According to Watson, his client, who had been attached to the Barbados Coast Guard before his dismissal, felt “vindicated”.

“Having spoken to David, he feels vindicated, feels righteous and, of course, he is very happy with the decision,” the lawyer told the media following the ruling.

He said he already had a conversation with one of the BDF’s attorneys involved in the matter and suggested: “We perhaps need to have a meeting with the Chief of Staff so that both of us can chart the way forward.”

“Ideally, David should be returning to his job; that’s an ideal situation. But I don’t know how practical it would be, given the fact that right now [there is] obviously a breach of trust.
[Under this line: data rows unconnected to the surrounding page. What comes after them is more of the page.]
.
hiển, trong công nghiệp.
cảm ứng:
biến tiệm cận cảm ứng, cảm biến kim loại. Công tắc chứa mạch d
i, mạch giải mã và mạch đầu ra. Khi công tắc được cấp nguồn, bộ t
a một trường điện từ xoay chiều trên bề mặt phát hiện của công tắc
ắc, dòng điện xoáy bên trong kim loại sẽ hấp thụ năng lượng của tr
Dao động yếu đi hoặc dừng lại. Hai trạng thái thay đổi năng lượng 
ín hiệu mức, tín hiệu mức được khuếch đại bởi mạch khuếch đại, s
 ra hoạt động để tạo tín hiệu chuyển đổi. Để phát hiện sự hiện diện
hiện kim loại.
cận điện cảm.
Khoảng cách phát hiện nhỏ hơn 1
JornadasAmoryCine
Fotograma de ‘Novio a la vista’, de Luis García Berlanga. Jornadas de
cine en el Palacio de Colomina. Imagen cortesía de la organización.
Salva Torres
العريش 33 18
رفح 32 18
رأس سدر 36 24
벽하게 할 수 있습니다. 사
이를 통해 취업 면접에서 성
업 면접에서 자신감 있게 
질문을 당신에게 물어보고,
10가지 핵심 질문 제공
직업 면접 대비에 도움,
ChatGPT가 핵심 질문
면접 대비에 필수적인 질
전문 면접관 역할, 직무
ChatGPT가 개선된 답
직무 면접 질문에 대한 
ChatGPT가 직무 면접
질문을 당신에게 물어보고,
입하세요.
So there might be an alternative that if both parties can agree that [an] alternative perhaps would be the best course of action in the circumstances,” said Watson, who also confirmed that “compensation is the alternative that they were looking at”.

In 2019, Harewood, an 18-year military veteran, was court-martialed and convicted of charges that on an unknown date in January 2018, being a commissioned officer of the BDF, and having knowledge of a threat to the life of Ordinary Seaman Marlon Scott, he neglected to inform his superiors of the threat; and that he conducted unauthorised information-gathering operations, conduct unbecoming of a commissioned officer of the BDF, between January 1, 2014, and September 30, 2018.
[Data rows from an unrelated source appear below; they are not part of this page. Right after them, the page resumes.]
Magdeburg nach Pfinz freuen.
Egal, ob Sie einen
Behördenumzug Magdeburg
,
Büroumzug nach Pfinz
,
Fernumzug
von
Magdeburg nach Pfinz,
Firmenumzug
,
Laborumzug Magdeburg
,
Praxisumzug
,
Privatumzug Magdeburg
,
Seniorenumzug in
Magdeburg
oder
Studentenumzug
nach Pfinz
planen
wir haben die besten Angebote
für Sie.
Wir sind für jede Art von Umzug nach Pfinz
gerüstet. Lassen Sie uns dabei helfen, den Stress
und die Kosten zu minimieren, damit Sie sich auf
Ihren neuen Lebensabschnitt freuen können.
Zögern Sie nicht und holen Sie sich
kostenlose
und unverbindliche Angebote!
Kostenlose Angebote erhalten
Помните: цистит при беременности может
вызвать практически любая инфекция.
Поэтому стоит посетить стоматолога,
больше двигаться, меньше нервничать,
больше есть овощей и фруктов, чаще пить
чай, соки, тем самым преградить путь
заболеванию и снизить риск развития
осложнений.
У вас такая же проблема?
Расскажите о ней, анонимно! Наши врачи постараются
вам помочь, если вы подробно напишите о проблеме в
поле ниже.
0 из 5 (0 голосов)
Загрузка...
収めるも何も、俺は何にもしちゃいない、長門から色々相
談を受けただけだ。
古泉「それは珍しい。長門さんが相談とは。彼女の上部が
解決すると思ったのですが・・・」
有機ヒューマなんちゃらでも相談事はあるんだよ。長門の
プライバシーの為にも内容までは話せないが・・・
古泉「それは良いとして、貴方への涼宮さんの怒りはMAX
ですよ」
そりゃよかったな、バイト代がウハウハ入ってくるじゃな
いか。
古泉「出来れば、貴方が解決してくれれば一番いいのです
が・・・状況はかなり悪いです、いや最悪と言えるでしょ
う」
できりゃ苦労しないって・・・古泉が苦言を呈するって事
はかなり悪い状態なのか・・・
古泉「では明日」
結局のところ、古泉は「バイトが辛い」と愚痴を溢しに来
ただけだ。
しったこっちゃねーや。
He was dismissed from the BDF in June 2019 after a five-member tribunal found him guilty of the two charges.

In the first-of-its-kind appeal of a conviction from a military court martial conducted by the BDF in this jurisdiction, Harewood, through his lawyer, took his former employers before a three-member panel of Chief Justice Sir Patterson Cheltenham KC, and Justices of Appeal Margaret Reifer and Francis Belle.

He had argued that the findings of the court-martial were “unreasonable” and “not supported” by the evidence led in the case.
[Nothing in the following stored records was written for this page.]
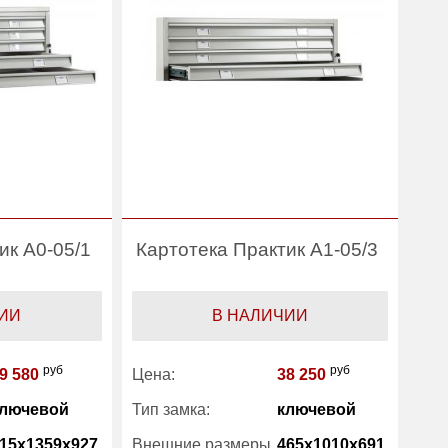
ик A0-05/1
Картотека Практик A1-05/3
ИИ
В НАЛИЧИИ
руб
руб
9 580
Цена:
38 250
лючевой
Тип замка:
ключевой
15x1359x927
Внешние размеры
465x1010x691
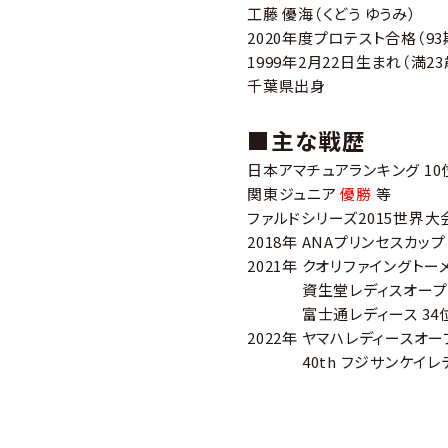
工藤 優海（くどう ゆうみ）
2020年度プロテスト合格（93
1999年2月22日生まれ（満23
千葉県出身
■主な戦歴
日本アマチュアランキング 10
関東ジュニア
優勝
等
ファルドシリーズ2015世界大
2018年 ANAプリンセスカッ
2021年 クオリファイングトーメ
資生堂レディスオープン 
富士通レディース 34
2022年 ヤマハレディースオー
40th フジサンケイレディ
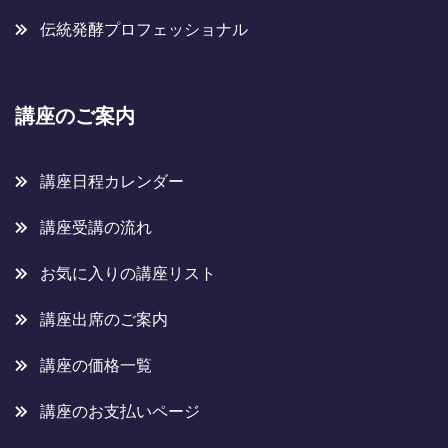
伝統発酵プロフェッショナル
講座のご案内
講座日程カレンダー
講座受講の流れ
お気に入りの講座リスト
講座出席のご案内
講座の価格一覧
講座のお支払いページ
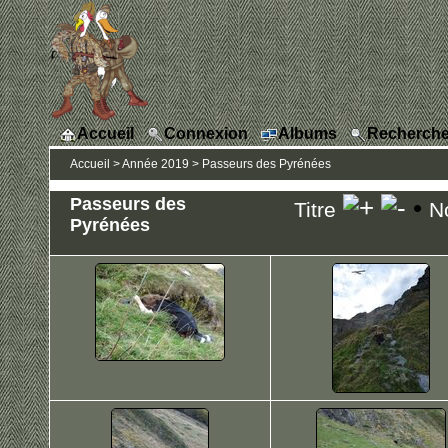
Accueil
Connexion
Albums
Recherche
Accueil
>
Année 2019
>
Passeurs des Pyrénées
Passeurs des
•
Titre
N
Pyrénées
In handing down the decision during a virtual sitting of the court, Madam Justice Reifer ruled that “there was no evidence of the . . . source of the charge exercised over the appellant”.

The judge explained that there “may have been circumstances” that prompted an investigation that resulted in the discipline of the appellant, “but there was no chargeable offence” under Section 75 of the Defence Act on the evidence led by the prosecution.

“While we can generally and objectively agree that it is probably contrary to the maintenance of good order and discipline among members of the army to have persons conducting unauthorised information-gathering operations, there must be some framework, formal or informal or military or Barbados Defence Force policy or regulation, known to officers and other ranks alike, establishing or defining what constitutes unauthorised information-gathering operations.

“There must be some legal certainty that informs a citizen or, in this case, a soldier what is prohibited so that he or she can regulate his or her conduct,” said Justice Reifer.

The Court of Appeal judge added that clear reporting guidelines were also necessary.

“The prosecution has failed to show, unequivocally, from whom the applicant as an officer in the Barbados Coast Guard should have sought authorisation and to whom he should have reported results of his alleged information-gathering operations if it was established that this was, in effect, the conduct that he was engaged in . . . . There was no uncontroverted evidence of a formal or informal standard operating procedure in this regard,” she said.

“While accepting the inherent jurisdiction of the Barbados Defence Force to exercise disciplinary control over its members, this does not automatically translate to infusing a limitless scope to Section 75 [of the Defence Act] for the creation of criminal offences without due process. Stated differently, the prosecution has failed to discharge the burden of proof that the offences charged exist expressly and or impliedly.”

Justice Reifer added that with the court having reached that conclusion, “it is unnecessary for us to address the grounds of appeal argued . . . of the insufficiency of the evidence to support the two charges and the excessiveness or disproportionately of the sentence”.

“In view of the premises, it is the opinion of this court that the decision of the court martial should be quashed and it is so ordered,” the Court of Appeal judge ruled.